Guided by the foregoing principles, the Court concludes that it should decline to exercise supplemental jurisdiction over Plaintiffs' remaining conversion/aiding and abetting and declaratory judgment claims in Counts II, IV and V. Therefore,
As noted above, Plaintiffs have withdrawn their constructive trust claim in Count III, and that claim, accordingly, is DISMISSED, without prejudice. --------
CONCLUSION
For all of the reasons stated above in this Opinion and Order,
IT IS HEREBY ORDERED that Defendants' Motions to Dismiss [Dkt. Nos. 35 & 36] are GRANTED, as follows:
(1) The JIRA Defendants' Fed. R. Civ. P. 12(b)(1) Motion to Dismiss the claims of the claims of the New Plaintiffs JIRA Holdings, KJJ Holdings, Health Care Partners, SWHHC Holdings, SWHHC Management, SWHHC-Central Texas, SWHHC-Harris, SWHHC-East Texas, and SWHHC-Dallas is GRANTED, and the claims asserted on behalf of these plaintiffs are DISMISSED for lack of subject matter jurisdiction.

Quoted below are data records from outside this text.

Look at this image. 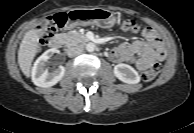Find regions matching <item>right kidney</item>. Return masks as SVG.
<instances>
[{
    "label": "right kidney",
    "mask_w": 194,
    "mask_h": 133,
    "mask_svg": "<svg viewBox=\"0 0 194 133\" xmlns=\"http://www.w3.org/2000/svg\"><path fill=\"white\" fill-rule=\"evenodd\" d=\"M56 52L55 49L45 51L34 63L32 68L31 77L32 82L39 87L47 88L57 84L64 76L65 68L59 66L52 72L46 68L47 61Z\"/></svg>",
    "instance_id": "ca27d5eb"
}]
</instances>
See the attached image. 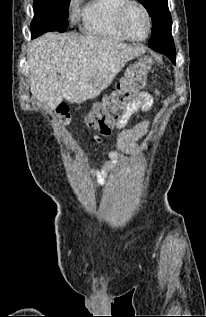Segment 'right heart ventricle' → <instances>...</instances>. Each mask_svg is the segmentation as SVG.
Wrapping results in <instances>:
<instances>
[{"label":"right heart ventricle","instance_id":"right-heart-ventricle-1","mask_svg":"<svg viewBox=\"0 0 206 317\" xmlns=\"http://www.w3.org/2000/svg\"><path fill=\"white\" fill-rule=\"evenodd\" d=\"M125 0H88L78 11L83 30L93 36L123 41L115 25V14Z\"/></svg>","mask_w":206,"mask_h":317}]
</instances>
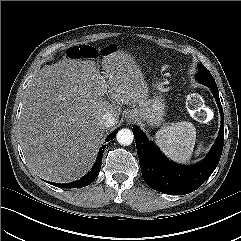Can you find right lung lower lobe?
<instances>
[{"mask_svg":"<svg viewBox=\"0 0 241 241\" xmlns=\"http://www.w3.org/2000/svg\"><path fill=\"white\" fill-rule=\"evenodd\" d=\"M116 134H117V130L113 131L107 137V139L105 141L108 142V141L112 140L116 136ZM105 147H106V145L101 147L99 154L97 156L95 165L93 166L91 171L87 175L82 177L80 180H77L75 182L68 183V184H56V183H51V182H49V183L56 187H60V188H81V187H85V186L91 184L95 180V178L98 176L99 171L101 169L102 156H103Z\"/></svg>","mask_w":241,"mask_h":241,"instance_id":"1","label":"right lung lower lobe"}]
</instances>
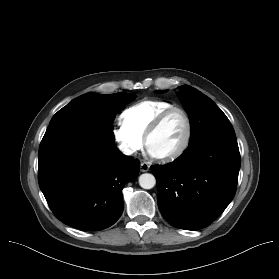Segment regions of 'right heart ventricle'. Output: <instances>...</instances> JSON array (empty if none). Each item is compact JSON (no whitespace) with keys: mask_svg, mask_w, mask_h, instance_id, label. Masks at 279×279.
Segmentation results:
<instances>
[{"mask_svg":"<svg viewBox=\"0 0 279 279\" xmlns=\"http://www.w3.org/2000/svg\"><path fill=\"white\" fill-rule=\"evenodd\" d=\"M172 106H174L172 103L165 100L144 99L126 108L121 114V120L128 128L144 138L156 116Z\"/></svg>","mask_w":279,"mask_h":279,"instance_id":"1","label":"right heart ventricle"}]
</instances>
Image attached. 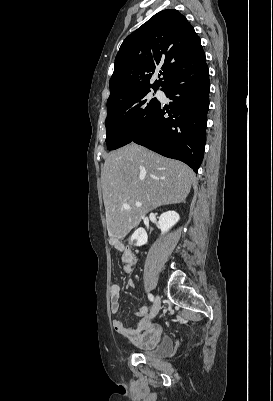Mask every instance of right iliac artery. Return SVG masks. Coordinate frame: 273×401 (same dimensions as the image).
<instances>
[{
    "instance_id": "82829eb1",
    "label": "right iliac artery",
    "mask_w": 273,
    "mask_h": 401,
    "mask_svg": "<svg viewBox=\"0 0 273 401\" xmlns=\"http://www.w3.org/2000/svg\"><path fill=\"white\" fill-rule=\"evenodd\" d=\"M148 298L150 301H152V302L154 301V296L152 294H148Z\"/></svg>"
}]
</instances>
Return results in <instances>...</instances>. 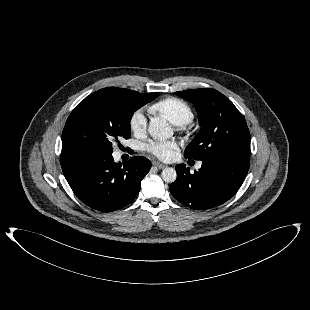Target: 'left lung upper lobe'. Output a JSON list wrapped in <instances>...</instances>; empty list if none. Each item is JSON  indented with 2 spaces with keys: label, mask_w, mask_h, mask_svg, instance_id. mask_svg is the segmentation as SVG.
<instances>
[{
  "label": "left lung upper lobe",
  "mask_w": 310,
  "mask_h": 310,
  "mask_svg": "<svg viewBox=\"0 0 310 310\" xmlns=\"http://www.w3.org/2000/svg\"><path fill=\"white\" fill-rule=\"evenodd\" d=\"M176 94L195 105L201 126L186 147L185 158L201 161L227 155L249 158L251 139L246 121L226 96L208 88Z\"/></svg>",
  "instance_id": "obj_1"
}]
</instances>
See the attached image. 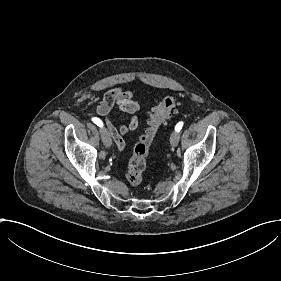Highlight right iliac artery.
Here are the masks:
<instances>
[{"instance_id":"right-iliac-artery-1","label":"right iliac artery","mask_w":281,"mask_h":281,"mask_svg":"<svg viewBox=\"0 0 281 281\" xmlns=\"http://www.w3.org/2000/svg\"><path fill=\"white\" fill-rule=\"evenodd\" d=\"M92 121H93L95 124H97V126L103 127V123H102V121H101L99 118L94 117V118H92Z\"/></svg>"}]
</instances>
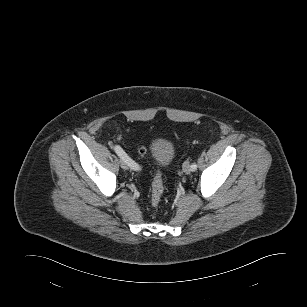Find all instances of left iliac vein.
<instances>
[{
  "label": "left iliac vein",
  "instance_id": "left-iliac-vein-1",
  "mask_svg": "<svg viewBox=\"0 0 307 307\" xmlns=\"http://www.w3.org/2000/svg\"><path fill=\"white\" fill-rule=\"evenodd\" d=\"M183 172L185 173V174H189L190 172H191V166H190V163L189 162H184V164H183Z\"/></svg>",
  "mask_w": 307,
  "mask_h": 307
}]
</instances>
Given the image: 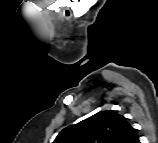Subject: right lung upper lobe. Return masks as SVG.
Here are the masks:
<instances>
[{
	"label": "right lung upper lobe",
	"mask_w": 158,
	"mask_h": 143,
	"mask_svg": "<svg viewBox=\"0 0 158 143\" xmlns=\"http://www.w3.org/2000/svg\"><path fill=\"white\" fill-rule=\"evenodd\" d=\"M53 143H139L126 118L105 110L63 129Z\"/></svg>",
	"instance_id": "cb5924a9"
}]
</instances>
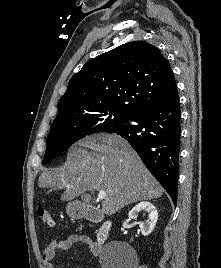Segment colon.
<instances>
[{
    "label": "colon",
    "instance_id": "5ec220e1",
    "mask_svg": "<svg viewBox=\"0 0 221 268\" xmlns=\"http://www.w3.org/2000/svg\"><path fill=\"white\" fill-rule=\"evenodd\" d=\"M38 215L42 219V221L47 224L50 227H53L55 225L54 219L51 215V213L46 209H39Z\"/></svg>",
    "mask_w": 221,
    "mask_h": 268
}]
</instances>
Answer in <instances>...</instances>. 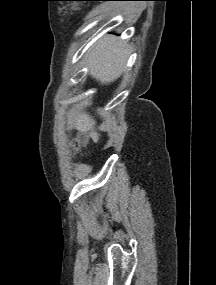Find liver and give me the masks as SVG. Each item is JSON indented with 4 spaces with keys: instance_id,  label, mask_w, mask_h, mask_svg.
Instances as JSON below:
<instances>
[{
    "instance_id": "liver-1",
    "label": "liver",
    "mask_w": 216,
    "mask_h": 285,
    "mask_svg": "<svg viewBox=\"0 0 216 285\" xmlns=\"http://www.w3.org/2000/svg\"><path fill=\"white\" fill-rule=\"evenodd\" d=\"M90 75L102 84L116 80L124 67L129 55V46L118 42L112 36H106L95 43L89 51ZM72 125L83 132L92 130L95 121L88 114H77L71 119ZM94 141L99 140V134L92 131Z\"/></svg>"
}]
</instances>
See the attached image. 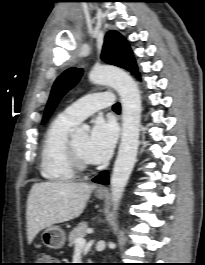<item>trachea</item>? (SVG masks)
<instances>
[{
  "label": "trachea",
  "mask_w": 205,
  "mask_h": 265,
  "mask_svg": "<svg viewBox=\"0 0 205 265\" xmlns=\"http://www.w3.org/2000/svg\"><path fill=\"white\" fill-rule=\"evenodd\" d=\"M113 109H114V110H120V103H116V104L113 106Z\"/></svg>",
  "instance_id": "1"
}]
</instances>
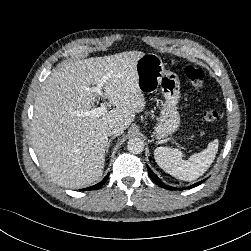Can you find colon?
I'll list each match as a JSON object with an SVG mask.
<instances>
[{"label": "colon", "mask_w": 251, "mask_h": 251, "mask_svg": "<svg viewBox=\"0 0 251 251\" xmlns=\"http://www.w3.org/2000/svg\"><path fill=\"white\" fill-rule=\"evenodd\" d=\"M184 72L195 88L200 89L203 86L205 72L202 68L189 65ZM202 118L207 123H213L218 119V112L213 108H205L202 110Z\"/></svg>", "instance_id": "5ec220e1"}]
</instances>
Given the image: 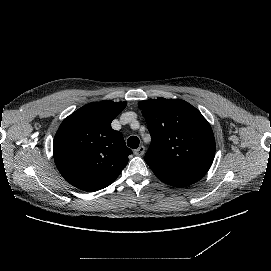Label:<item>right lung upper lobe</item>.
Returning <instances> with one entry per match:
<instances>
[{"label": "right lung upper lobe", "instance_id": "1", "mask_svg": "<svg viewBox=\"0 0 271 271\" xmlns=\"http://www.w3.org/2000/svg\"><path fill=\"white\" fill-rule=\"evenodd\" d=\"M126 105L111 100L90 103L61 123L53 141V154L69 184L97 191L110 185L125 168L132 151L122 134L111 128V122Z\"/></svg>", "mask_w": 271, "mask_h": 271}]
</instances>
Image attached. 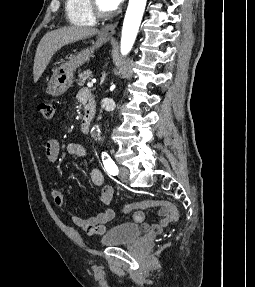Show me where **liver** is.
Segmentation results:
<instances>
[{"instance_id": "obj_1", "label": "liver", "mask_w": 255, "mask_h": 287, "mask_svg": "<svg viewBox=\"0 0 255 287\" xmlns=\"http://www.w3.org/2000/svg\"><path fill=\"white\" fill-rule=\"evenodd\" d=\"M97 32L96 28H90V26H67V28H59V30L47 32L40 40L35 54L33 66V80L35 84L42 76L44 70H46L53 54L58 52L62 46L74 44V42L85 40V38H91Z\"/></svg>"}]
</instances>
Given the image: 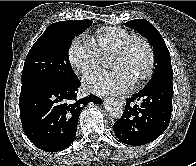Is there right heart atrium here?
<instances>
[{"label":"right heart atrium","instance_id":"d8ad5b80","mask_svg":"<svg viewBox=\"0 0 196 166\" xmlns=\"http://www.w3.org/2000/svg\"><path fill=\"white\" fill-rule=\"evenodd\" d=\"M101 57L95 44L81 36L74 38L68 49L69 61L72 67L80 73L96 68L100 64Z\"/></svg>","mask_w":196,"mask_h":166}]
</instances>
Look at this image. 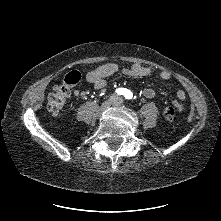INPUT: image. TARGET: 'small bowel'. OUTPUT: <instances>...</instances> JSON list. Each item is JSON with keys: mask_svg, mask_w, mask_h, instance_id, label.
Instances as JSON below:
<instances>
[{"mask_svg": "<svg viewBox=\"0 0 221 221\" xmlns=\"http://www.w3.org/2000/svg\"><path fill=\"white\" fill-rule=\"evenodd\" d=\"M119 70V67L115 63H106L103 64L91 71H89L86 75V79L88 82L93 84L95 89L100 90L103 89L106 85V78L115 74ZM122 73L131 77H145L151 73L150 68L141 65L139 63H135L128 68L122 69ZM160 77L163 80H169L171 78V73L167 70H162L160 72ZM143 95L146 98H153L155 96V91L151 88L143 89ZM186 98V93L183 90H178L176 93V98L173 100L172 104L177 110H181L183 107V101Z\"/></svg>", "mask_w": 221, "mask_h": 221, "instance_id": "obj_1", "label": "small bowel"}]
</instances>
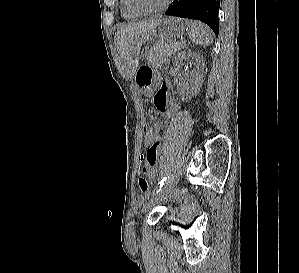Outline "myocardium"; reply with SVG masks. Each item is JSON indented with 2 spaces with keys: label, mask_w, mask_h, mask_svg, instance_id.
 <instances>
[{
  "label": "myocardium",
  "mask_w": 299,
  "mask_h": 273,
  "mask_svg": "<svg viewBox=\"0 0 299 273\" xmlns=\"http://www.w3.org/2000/svg\"><path fill=\"white\" fill-rule=\"evenodd\" d=\"M170 1L171 0H164L163 3L159 7L154 8V9H148V8L142 7L136 0H126L128 8L131 11H133L134 13L142 15V16L156 15V14L163 12L170 4Z\"/></svg>",
  "instance_id": "f54148a6"
}]
</instances>
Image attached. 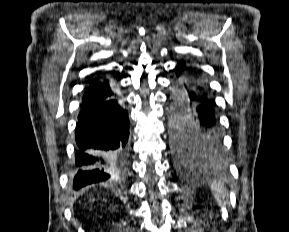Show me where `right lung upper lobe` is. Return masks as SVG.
I'll return each instance as SVG.
<instances>
[{
    "label": "right lung upper lobe",
    "instance_id": "right-lung-upper-lobe-1",
    "mask_svg": "<svg viewBox=\"0 0 289 232\" xmlns=\"http://www.w3.org/2000/svg\"><path fill=\"white\" fill-rule=\"evenodd\" d=\"M90 87L85 92L82 101H95L110 98L117 94L107 79H95L90 81Z\"/></svg>",
    "mask_w": 289,
    "mask_h": 232
}]
</instances>
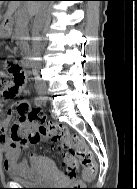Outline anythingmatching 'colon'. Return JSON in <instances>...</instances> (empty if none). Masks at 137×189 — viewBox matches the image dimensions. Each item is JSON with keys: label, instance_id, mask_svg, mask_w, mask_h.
<instances>
[{"label": "colon", "instance_id": "1", "mask_svg": "<svg viewBox=\"0 0 137 189\" xmlns=\"http://www.w3.org/2000/svg\"><path fill=\"white\" fill-rule=\"evenodd\" d=\"M24 78L25 74L22 68L13 62H9L5 70L0 69V97L4 99L15 97ZM22 110L30 125L24 127L18 122L14 123L11 134L15 140L29 144H38L42 140L49 141L55 150L63 154L62 167L68 178L77 176L79 164L84 168L86 179H92L96 176L97 165L93 154L81 136L71 135L68 128L62 124L46 122L40 108L26 106Z\"/></svg>", "mask_w": 137, "mask_h": 189}]
</instances>
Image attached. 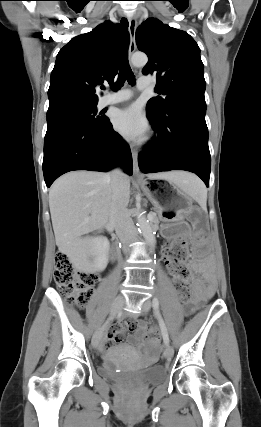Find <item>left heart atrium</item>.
<instances>
[{"label":"left heart atrium","mask_w":261,"mask_h":427,"mask_svg":"<svg viewBox=\"0 0 261 427\" xmlns=\"http://www.w3.org/2000/svg\"><path fill=\"white\" fill-rule=\"evenodd\" d=\"M115 129L127 140L142 141L147 137L149 125L137 105L116 112L113 118Z\"/></svg>","instance_id":"left-heart-atrium-1"}]
</instances>
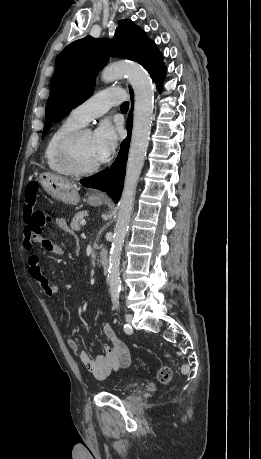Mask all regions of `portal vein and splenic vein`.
I'll return each instance as SVG.
<instances>
[{
  "label": "portal vein and splenic vein",
  "mask_w": 261,
  "mask_h": 459,
  "mask_svg": "<svg viewBox=\"0 0 261 459\" xmlns=\"http://www.w3.org/2000/svg\"><path fill=\"white\" fill-rule=\"evenodd\" d=\"M81 224H82V225H85L86 223H85V221H82Z\"/></svg>",
  "instance_id": "18ae733b"
}]
</instances>
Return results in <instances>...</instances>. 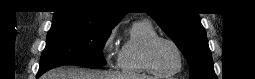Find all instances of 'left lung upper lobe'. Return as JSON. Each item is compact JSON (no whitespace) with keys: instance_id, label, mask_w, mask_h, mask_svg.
I'll return each instance as SVG.
<instances>
[{"instance_id":"5c2ea615","label":"left lung upper lobe","mask_w":255,"mask_h":79,"mask_svg":"<svg viewBox=\"0 0 255 79\" xmlns=\"http://www.w3.org/2000/svg\"><path fill=\"white\" fill-rule=\"evenodd\" d=\"M151 2L153 8L149 9L148 14L185 55L191 69V79H216L199 14L178 11L171 5L172 1Z\"/></svg>"}]
</instances>
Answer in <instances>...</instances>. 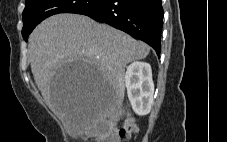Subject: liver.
I'll return each mask as SVG.
<instances>
[{"mask_svg": "<svg viewBox=\"0 0 227 142\" xmlns=\"http://www.w3.org/2000/svg\"><path fill=\"white\" fill-rule=\"evenodd\" d=\"M150 47L106 24L79 14H57L41 22L31 33V71L46 104L71 132L90 133L114 112L125 95L128 63L144 59ZM62 61H91L101 78L95 88H60L53 81Z\"/></svg>", "mask_w": 227, "mask_h": 142, "instance_id": "6515ba94", "label": "liver"}]
</instances>
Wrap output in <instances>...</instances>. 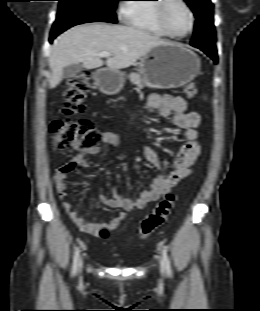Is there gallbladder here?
<instances>
[{"label": "gallbladder", "mask_w": 260, "mask_h": 311, "mask_svg": "<svg viewBox=\"0 0 260 311\" xmlns=\"http://www.w3.org/2000/svg\"><path fill=\"white\" fill-rule=\"evenodd\" d=\"M82 70L83 65L81 63L68 65L63 69L62 77L65 79L72 78L80 73Z\"/></svg>", "instance_id": "gallbladder-1"}]
</instances>
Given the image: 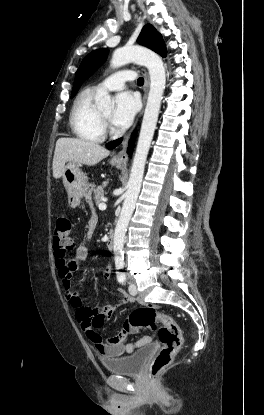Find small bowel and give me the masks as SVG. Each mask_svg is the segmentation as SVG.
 Listing matches in <instances>:
<instances>
[{"mask_svg":"<svg viewBox=\"0 0 264 415\" xmlns=\"http://www.w3.org/2000/svg\"><path fill=\"white\" fill-rule=\"evenodd\" d=\"M92 218H96L97 215L93 211L91 213L89 222ZM88 222V229L91 231L93 227ZM90 252V248L87 244H80L77 246L75 251V259L70 260L67 258V253H62L56 251V264L59 269V275L62 281L64 289V298L68 302L73 315L76 320L79 322L81 329L86 334V336L94 343L98 353L105 359L119 357L124 353H132L137 348L147 344L150 341V337L145 336L138 340L135 343H125L123 332L117 336L111 338L109 341H103L101 338L98 340H93L92 336L97 333L92 328V316L94 313L102 312L106 318H110L117 311L119 306L124 304H131L135 301V298L126 294L124 291H120L122 297L121 302L119 303H109L101 307V309H89L83 305L81 299V293L79 289L74 288L72 283V273L78 270L81 266V263L86 260ZM101 273L104 278L108 277L110 274L109 265H105L101 268ZM126 322V321H125ZM124 322L123 328L130 333H137L139 328L126 326Z\"/></svg>","mask_w":264,"mask_h":415,"instance_id":"c3829d8e","label":"small bowel"}]
</instances>
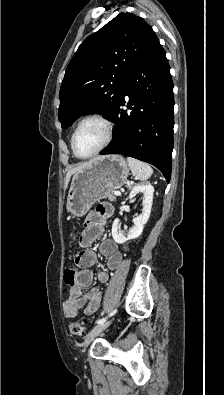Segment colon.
I'll use <instances>...</instances> for the list:
<instances>
[{
    "label": "colon",
    "instance_id": "5ec220e1",
    "mask_svg": "<svg viewBox=\"0 0 224 395\" xmlns=\"http://www.w3.org/2000/svg\"><path fill=\"white\" fill-rule=\"evenodd\" d=\"M74 238V236H72ZM76 280V270L74 268H67L64 271V282L67 286L73 287ZM69 331L72 335H83L84 326L79 321H73L69 324Z\"/></svg>",
    "mask_w": 224,
    "mask_h": 395
}]
</instances>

(2) The JIRA Defendants' and Howard & Howard's Fed. R. Civ. P. 12(b)(6) Motions to Dismiss are GRANTED with respect to the RICO claims in Count I of Plaintiffs' First Amended Complaint, and those claims, accordingly, are DISMISSED, WITH PREJUDICE.
The Court having concluded that it should decline to exercise supplemental jurisdiction over Plaintiffs' remaining state law claims,
IT IS FURTHER ORDERED that Plaintiffs' remaining state law claims are DISMISSED, without prejudice.
Let Judgment be entered accordingly.
s/Gerald E. Rosen
United States District Judge Dated: September 30, 2016 I hereby certify that a copy of the foregoing document was served upon the parties and/or counsel of record on September 30, 2016, by electronic and/or ordinary mail.